Comunque vada, il sottotesto è chiaro: l’autostrada Sarajevo-Belgrado sarà un’autostrada turca.
L’infrastruttura è ritenuta una delle principali tra quelle che dovrebbero incrementare la connettività e l’integrazione dei Balcani occidentali. Al momento il viaggio in auto tra le due capitali dura almeno cinque ore, una media di circa 55 km/h. Finora, tuttavia, il progetto è rimasto in stallo, in quanto le due entità amministrative della Bosnia, la Repubblica serba e la Federazione croato-musulmana, non erano riuscite ad accordarsi sul percorso.
L’uomo forte di Ankara ha messo tutti d’accordo. Confermando che oggi l’influenza della Turchia non è più circoscritta alle popolazioni bosgnacche e musulmane, come vorrebbe la vulgata tradizionale, ma è molto presente anche in Serbia – e quindi in Repubblica serba.
Archiviato il capitolo infrastrutture, Erdoğan ha piazzato un secondo colpo, avventurandosi in uno dei campi che oggi va per la maggiore tra gli influencer geopolitici: i vaccini.
Il governo turco si è impegnato a consegnare 30 mila dosi di vaccino al partner balcanico, che finora si è dimostrato molto carente per quanto riguarda l’importazione del farmaco più richiesto del momento. A oggi in tutta la Bosnia ci sono solo 50 mila dosi: le 40 mila di Sputnik V che ha recuperato la Repubblica serba e le 10 mila di AstraZeneca che la Serbia ha magnanimamente elargito alla Federazione croato-musulmana.
Numeri poco incoraggianti a fronte dell’emergenza che sta vivendo il paese: Sarajevo è la nuova Bergamo. L’epidemia è fuori controllo anche perché chi dovrebbe provare a controllarla – le amministrazioni cantonali, regionali e statali – non pare avere le intenzioni o i mezzi per cimentarsi in questa impresa.
Una seconda mossa che probabilmente aumenterà la popolarità del presidente turco è stata la sigla di un’intesa per il mutuo riconoscimento delle patenti di guida. Un provvedimento che sulla carta mira a potenziare l’integrazione del sistema dei trasporti dell’Europa sudorientale, ma che avrà verosimilmente come primo effetto concreto quello di stimolare ulteriormente la migrazione di cittadini bosniaci in Turchia, dove possono trovare occasioni di lavoro non pervenute in patria. La Bosnia ha il tasso di disoccupazione più alto del Vecchio continente, dopo il Kosovo: tra i bosniaci di età compresa tra i 20 e i 64 anni circa il 40% degli uomini e poco meno del 65% delle donne sono disoccupati, secondo l’Eurostat (dati riferiti al 2018).

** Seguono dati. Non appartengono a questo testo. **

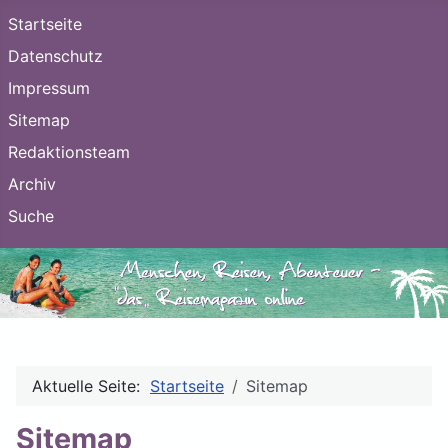
Startseite
Datenschutz
Impressum
Sitemap
Redaktionsteam
Archiv
Suche
Aktuelle Seite:
Startseite
Sitemap
Sitemap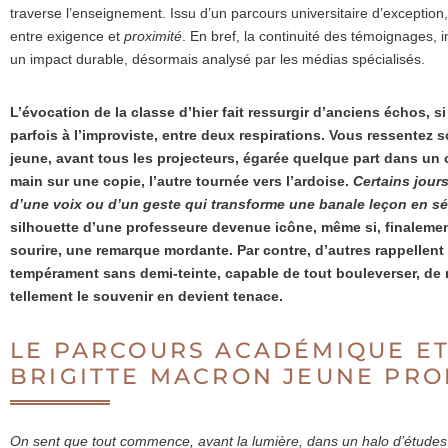
traverse l’enseignement. Issu d’un parcours universitaire d’exception,
entre exigence et
proximité
. En bref, la continuité des témoignages,
un impact durable, désormais analysé par les médias spécialisés.
L’évocation de la classe d’hier fait ressurgir d’anciens échos, si
parfois à l’improviste, entre deux respirations. Vous ressentez s
jeune, avant tous les projecteurs, égarée quelque part dans un c
main sur une copie, l’autre tournée vers l’ardoise.
Certains jour
d’une voix ou d’un geste qui transforme une banale leçon en s
silhouette d’une professeure devenue icône, même si, finalement,
sourire, une remarque mordante. Par contre, d’autres rappellent q
tempérament sans demi-teinte, capable de tout bouleverser, de r
tellement le souvenir en devient tenace.
LE PARCOURS ACADÉMIQUE ET
BRIGITTE MACRON JEUNE PR
On sent que tout commence, avant la lumière, dans un halo d’études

Dulcis in fundo, il sultano ha anche rispolverato un po’ di grandeur post-ottomana, sbilanciandosi con un paio di promesse ambiziose.
La prima: portare lo scambio commerciale Turchia-Bosnia al volume di un miliardo di euro “in breve” – al momento è di circa 650 milioni, secondo la presidenza turca.
La seconda, ancora più grandiosa: accreditarsi come facilitatore per la risoluzione delle varie dispute bilaterali in cui è impantanata la Bosnia, inaugurando due format (Turchia-Bosnia-Croazia e Turchia-Bosnia-Serbia), dove risolvere le controversie. Fedele al suo ruolo di putiniano di ferro, Dodik ha aggiunto che nel secondo format dovrebbe essere invitata anche la Russia.
Anche ammesso che questi due consessi si materializzino davvero, la Turchia non sembra avere gli strumenti per armonizzare le ancora tese relazioni tra le tre repubbliche post-jugoslave.
Ma il soft power di un attore passa tanto anche per l’immagine di sé che riesce a proiettare, anche di fronte allo specchio.